Amid Kane Criticism, a Renewed Impeachment Campaign
One of state Attorney General Kathleen Kane’s fiercest critics in the state House is renewing his resolution for her impeachment.
“Despite the passage of time and the evolution of this issue, the core concerns regarding her performance in office remain the same,” writes Rep. Daryl Metcalfe (R-Butler) in a co-sponsorship memo. “The Attorney General has failed to perform the duties of her office on a number of occasions and she has engaged in misbehavior in office.”
The second proposal for Kane’s impeachment comes in the wake of scathing criticism from within her own party.
Philadelphia District Attorney Seth Williams last week charged two more public officials who were nabbed in the sting operation Kane abandoned.

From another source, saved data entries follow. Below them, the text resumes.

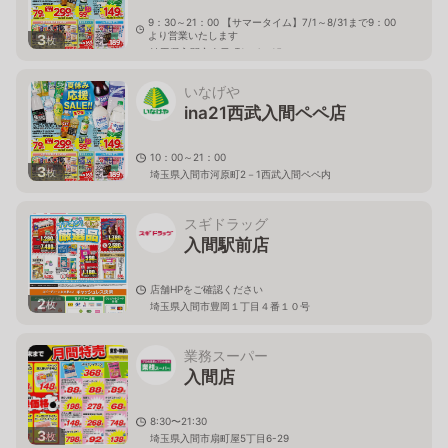
9：30～21：00 【サマータイム】7/1～8/31まで9：00
より営業いたします
3
枚
埼玉県入間市春日町1－4－15
いなげや
ina21西武入間ペペ店
10：00～21：00
3
枚
埼玉県入間市河原町2－1西武入間ペペ内
スギドラッグ
入間駅前店
店舗HPをご確認ください
2
枚
埼玉県入間市豊岡１丁目４番１０号
業務スーパー
入間店
8:30〜21:30
3
枚
埼玉県入間市扇町屋5丁目6-29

Williams said the grand jury investigating the sting found Kane mischaracterized the case when she called it flawed and racist, and that she made false statements to defend shutting down the probe.
U.S. Congressman Bob Brady, chairman of the Philadelphia Democratic Party, told the Philadelphia Inquirer that Kane seems “asleep at the switch.”

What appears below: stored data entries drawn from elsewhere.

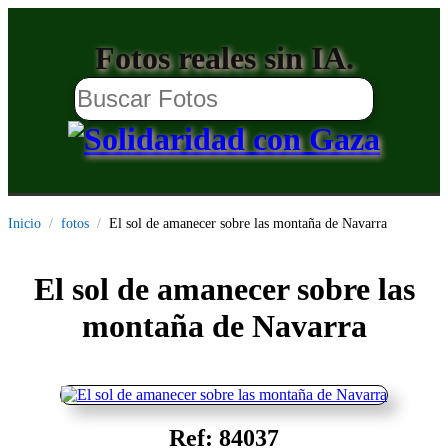
Fotos reales sin IA.
Inicio
fotos
El sol de amanecer sobre las montaña de Navarra
El sol de amanecer sobre las
montaña de Navarra
Ref: 84037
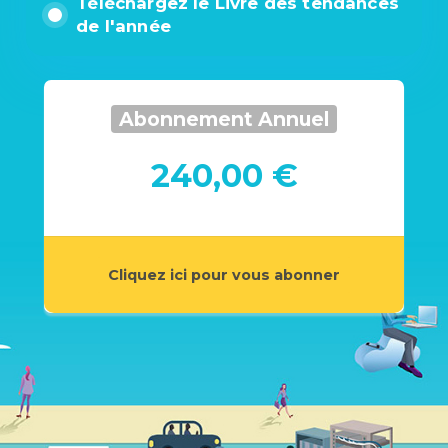
Téléchargez le Livre des tendances
de l'année
Abonnement Annuel
240,00 €
Cliquez ici pour vous abonner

Metcalfe’s pursuit of impeachment began in 2013, when Kane alarmed conservatives after announcing she would close the “Florida loophole” for conceal-carry gun permits and refuse to defend the state’s same-sex marriage ban, now overturned. Republicans fumed when her twin sister, already an employee of the Office of Attorney General, was promoted after Kane took office.
The decisions failed to incite Democrats, who walked out of a May committee hearing chaired by Metcalfe on his impeachment resolution. Rep. Mike O’Brien (D-Philadelphia) called it “kangaroo court,” and he still considers the reintroduced impeachment resolution a continuation of what he called Metcalfe’s “personal vendetta.” But O’Brien does agree that concerns are mounting over Kane’s decisions.
“I don’t think we as Democrats are turning our backs and saying what a wonderful job she’s doing,” O’Brien said.
The state impeachment process is lengthy, and the state constitution states that convictions are warranted if an official engages in “misbehavior in office” or “infamous crime.”
“I don’t see ... proof that her actions have been a high crime,” said O’Brien. “I see them as certain missteps.”